▸ RECORDS SUPPLIED
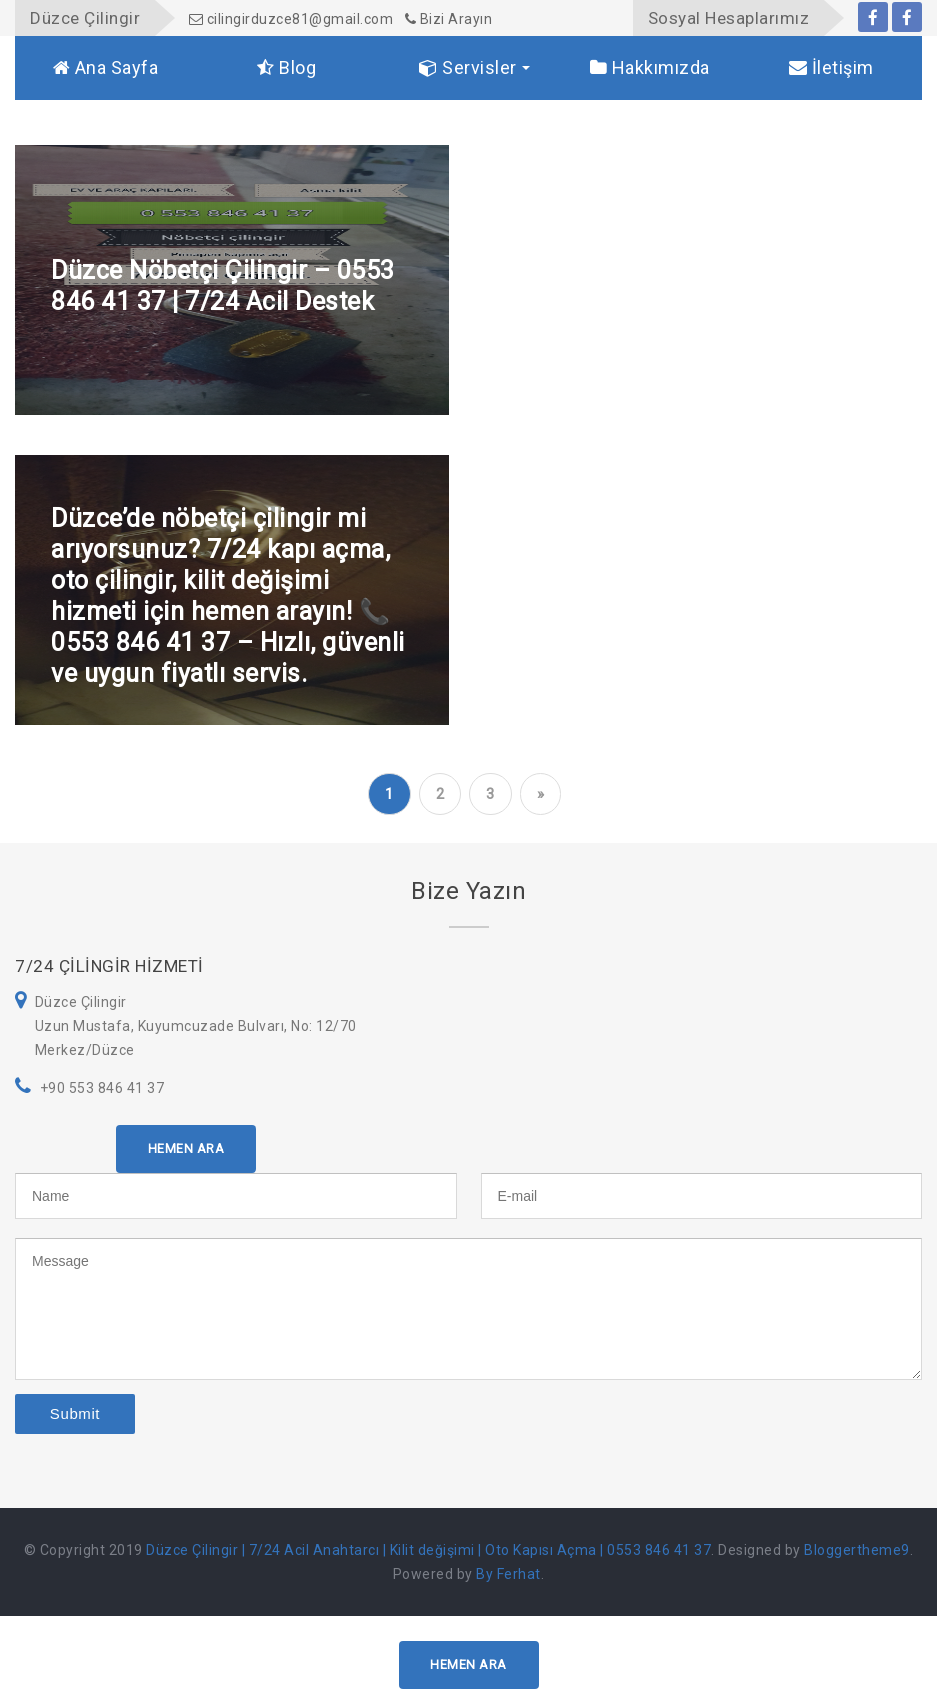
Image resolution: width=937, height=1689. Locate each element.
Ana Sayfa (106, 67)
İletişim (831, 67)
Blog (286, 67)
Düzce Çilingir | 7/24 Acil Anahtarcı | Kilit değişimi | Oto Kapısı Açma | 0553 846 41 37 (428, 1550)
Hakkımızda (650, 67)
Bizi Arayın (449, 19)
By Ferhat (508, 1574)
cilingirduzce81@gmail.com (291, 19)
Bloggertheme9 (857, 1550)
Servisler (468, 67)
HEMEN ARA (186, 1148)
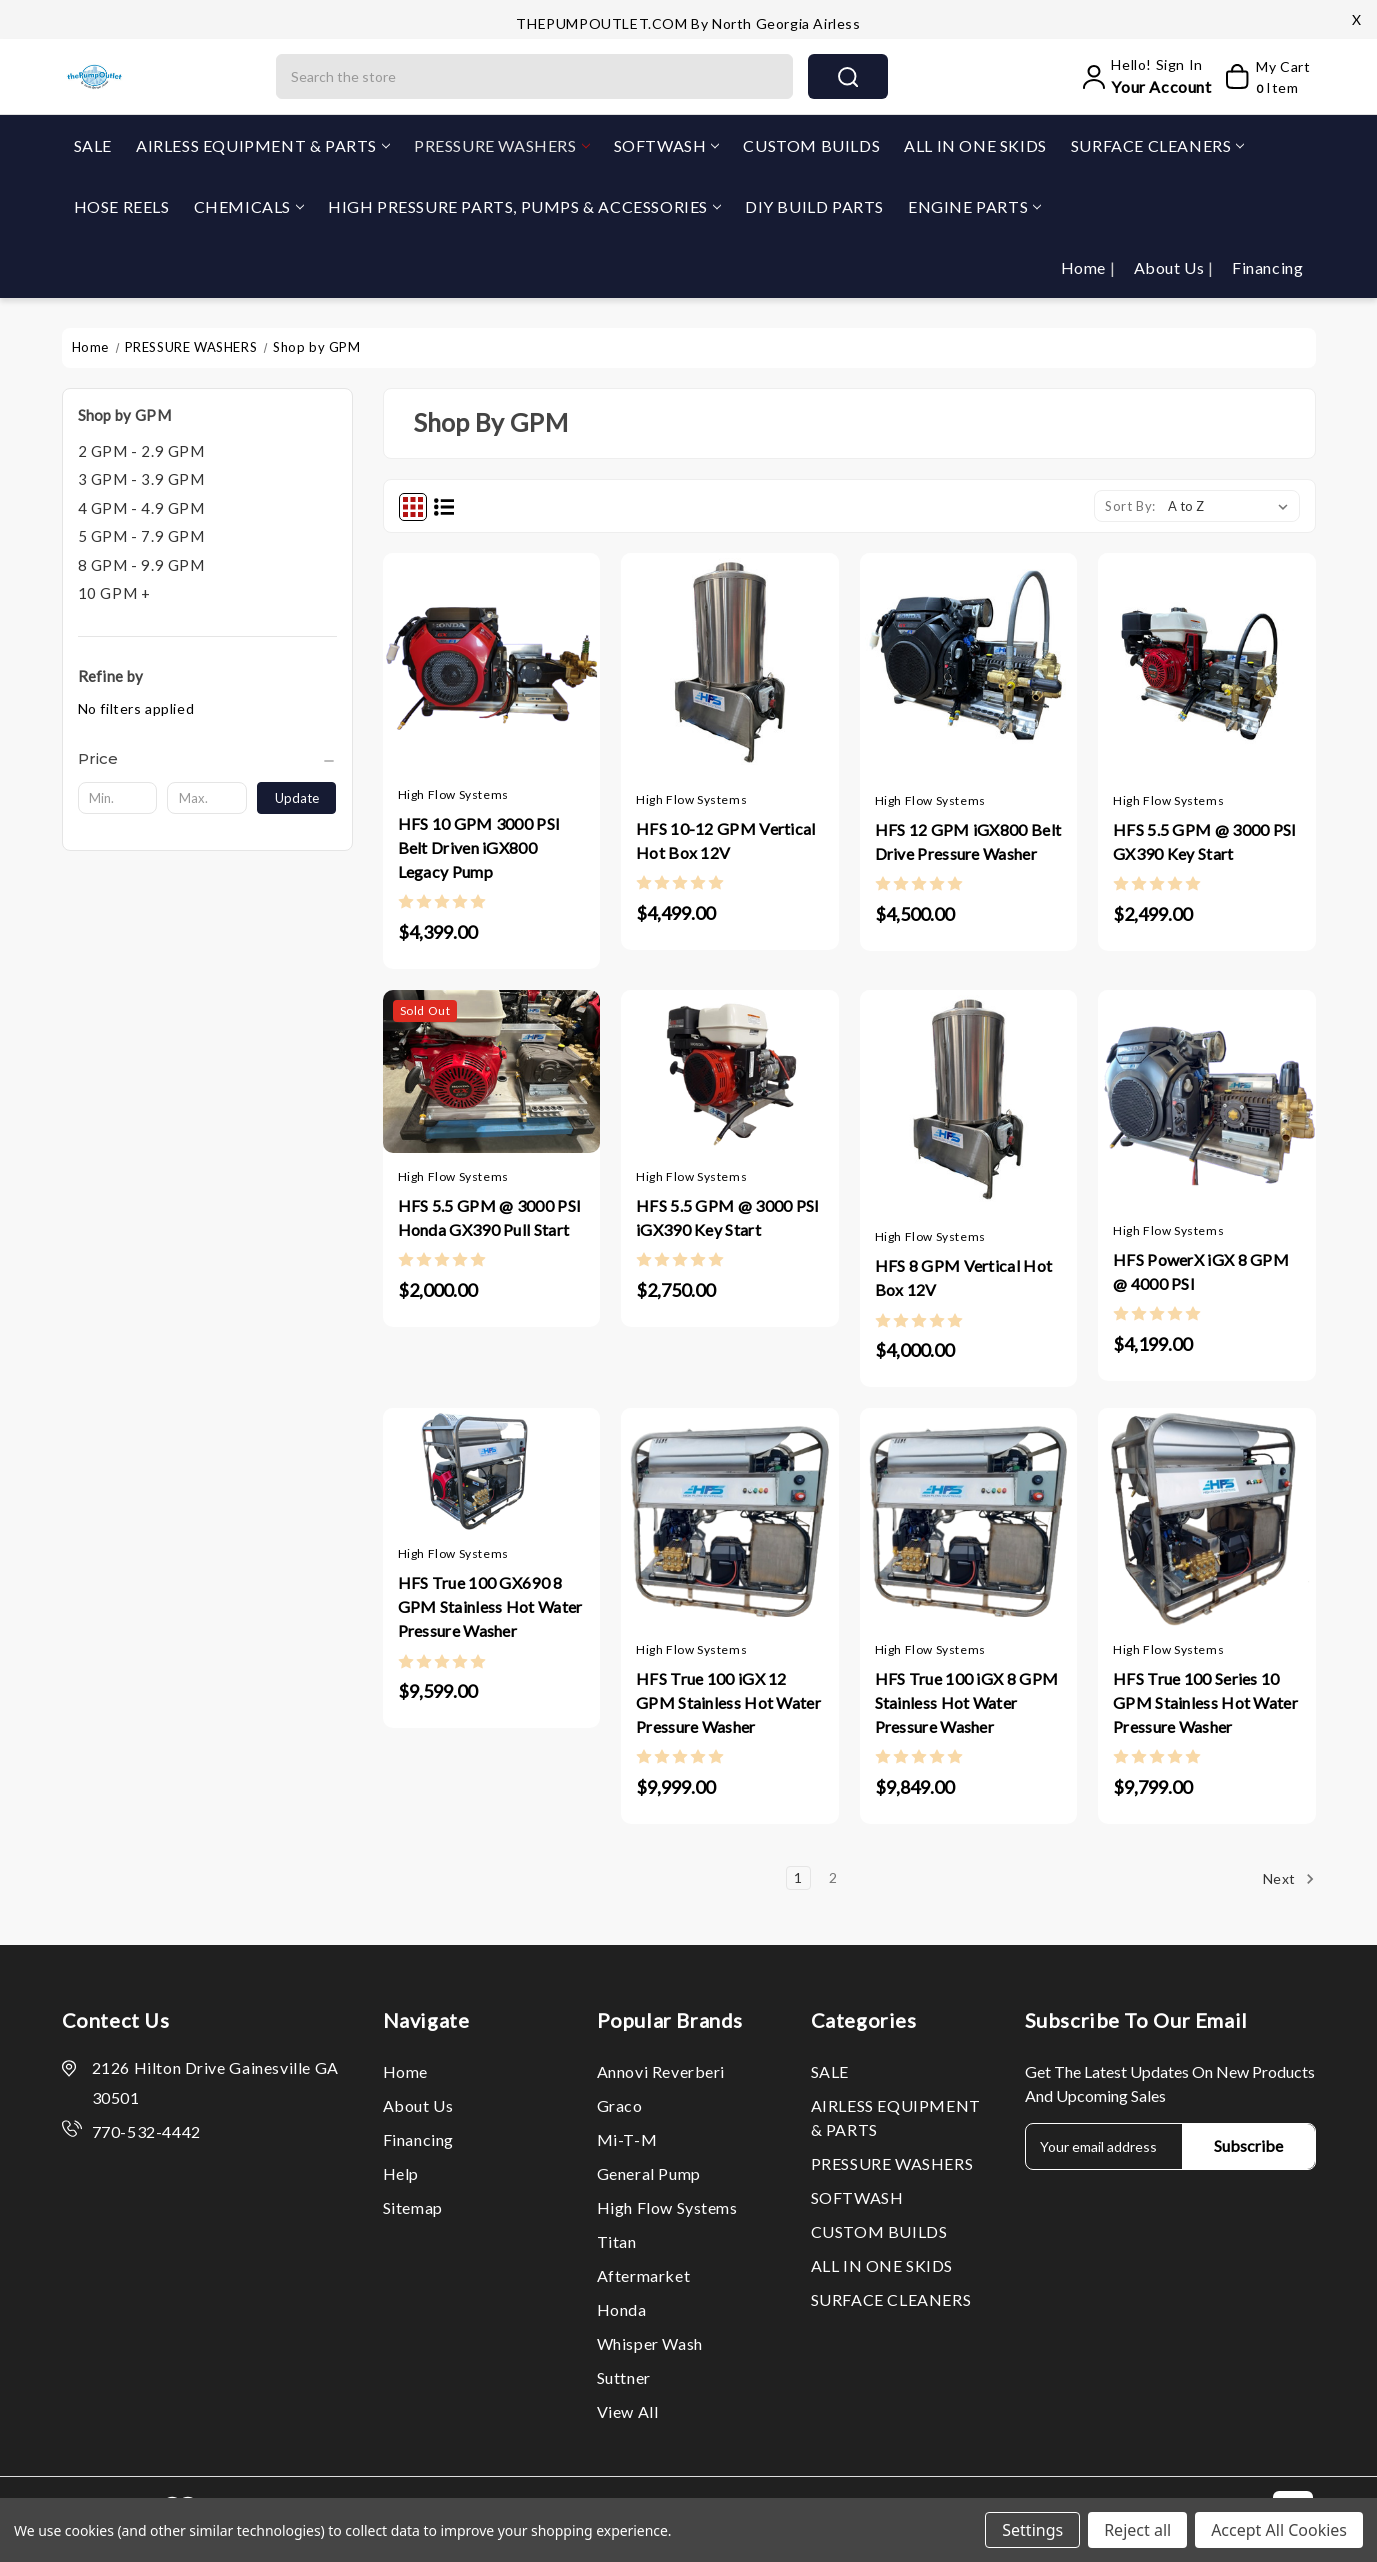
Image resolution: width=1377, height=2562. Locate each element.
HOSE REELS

▸ EXERCISE
Find every line above that includes the word "Image", then state how many there are and nothing more.

▸ PROBLEM SOLUTION
2